# [Exercise brief]
Make a verbatim copy of the records; pictures stay out.

# [Recorded information]
+++++

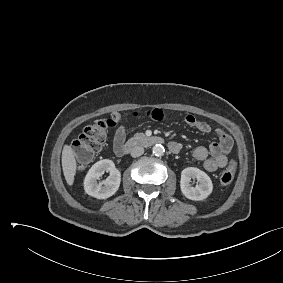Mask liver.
I'll list each match as a JSON object with an SVG mask.
<instances>
[{"mask_svg":"<svg viewBox=\"0 0 283 283\" xmlns=\"http://www.w3.org/2000/svg\"><path fill=\"white\" fill-rule=\"evenodd\" d=\"M75 154L70 145H64L62 150V169L65 180L68 185L72 186L76 175L77 163L74 160Z\"/></svg>","mask_w":283,"mask_h":283,"instance_id":"6515ba94","label":"liver"}]
</instances>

+++++

# [Your response]
Mask liver.
I'll list each match as a JSON object with an SVG mask.
<instances>
[{"mask_svg":"<svg viewBox=\"0 0 283 283\" xmlns=\"http://www.w3.org/2000/svg\"><path fill=\"white\" fill-rule=\"evenodd\" d=\"M75 154L70 145H64L62 150V169L65 180L68 185L72 186L76 175L77 163L74 160Z\"/></svg>","mask_w":283,"mask_h":283,"instance_id":"6515ba94","label":"liver"}]
</instances>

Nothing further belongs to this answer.